The SeaClass R Package

2017-10-23

by Christopher Dienes

The SeaClass R Package

The Operations Technology and Advanced Analytics Group (OTAAG) at Seagate Technology has decided to share an internal project that helps accelerate development of classification models. The interactive SeaClass tool is contained in an R-based package built using shiny and other CRAN packages commonly used for binary classification. The package is free to use and develop further, but any analysis mistakes are the sole responsibility of the user. Check out the demo video below:

Origin Story

Manufacturer data sets used for pass/fail analysis are typically highly imbalanced with many more passing cases than failing cases. In some situations, the failure examples may be scarce or nonexistent. In these extreme cases complex modeling techniques are likely inadvisable. Data scientists commonly consider data scarcity, class imbalance, and data dimensionality when discriminating between competing candidate approaches, such as anomaly detection, simple models, and complex models. Standard approaches are easily identified within each of these analysis categories, and can be exploited as reasonable initial classification analysis baselines.

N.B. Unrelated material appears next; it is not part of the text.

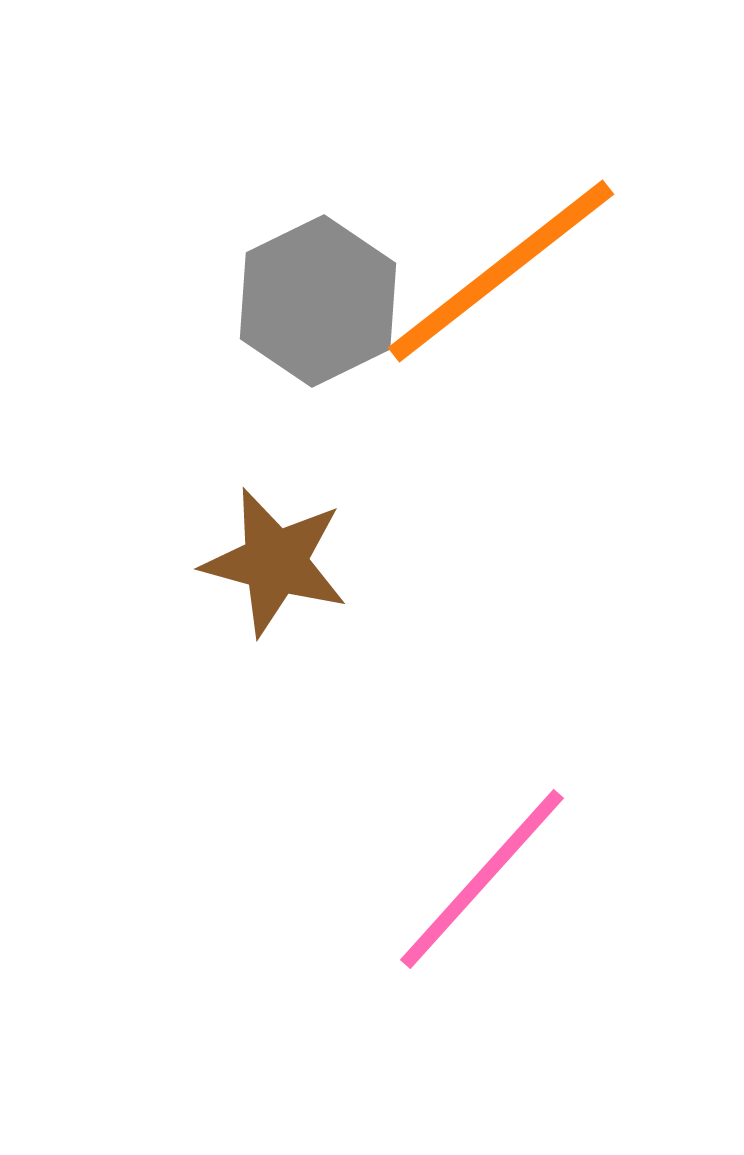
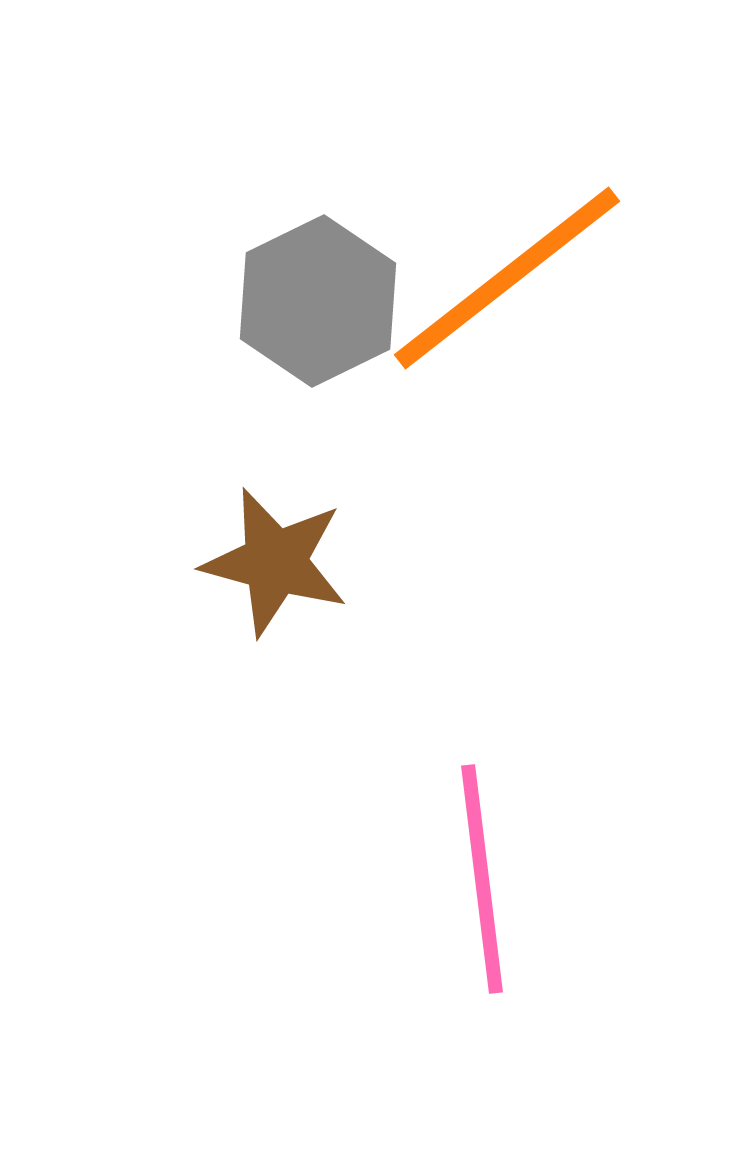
orange line: moved 6 px right, 7 px down
pink line: rotated 49 degrees counterclockwise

The SeaClass application was created to generate template R code for the commonly encountered classification problems described above. The application allows data analysts to explore multiple models quickly with essentially no programming required. SeaClass provides an option to download the corresponding R code for further model training/testing. This workflow enables our data analysts to jump-start their modeling, saving time and initial hassles.

The Advanced Analytics group decided to open-source the package for several reasons. Firstly, we encourage other contributors to suggest improvements to the SeaClass application. Additionally, we are hopeful our application will inspire other code-generating projects within the R community. Lastly, our group benefits greatly from open-source tools, and it’s nice to give back every once in a while.

Package Overview

The SeaClass R package provides tools for analyzing classification problems. In particular, specialized tools are available for addressing the problem of imbalanced data sets. The SeaClass application provides an easy-to-use interface that requires only minimal R programming knowledge to get started, and can be launched using the RStudio Addins menu. The application allows the user to explore numerous methods by simply clicking on the available options and interacting with the generated results. The user can choose to download the codes for any procedures they wish to explore further. SeaClass was designed to jump-start the analysis process for both novice and advanced R users. See screenshots below for one demonstration.

Installation Instructions

The SeaClass application depends on multiple R packages. To install SeaClass and its dependencies, run:

install.packages('devtools')
devtools::install_github('ChrisDienes/SeaClass')

Usage Instructions

Step 1. Begin by loading and preparing your data in R. Some general advice:

Your data set must be saved as an R data frame object.
The data set must contain a binary response variable (0/1, PASS/FAIL, A/B, etc.)
All other variables must be predictor variables.
Predictor variables can be numeric, categorical, or factors.
Including too many predictors may slow down the application and weaken performance.
Categorical predictors are often ignored when the number of levels exceeds 10, since they tend to have improper influences.
Missing values are not allowed and will throw a flag. Please remove or impute NAs prior to starting the app.
Keep the number of observations (rows) to a medium or small size.
Data sets with many rows (>10,000) or many columns (>30) may slow down the app’s interactive responses.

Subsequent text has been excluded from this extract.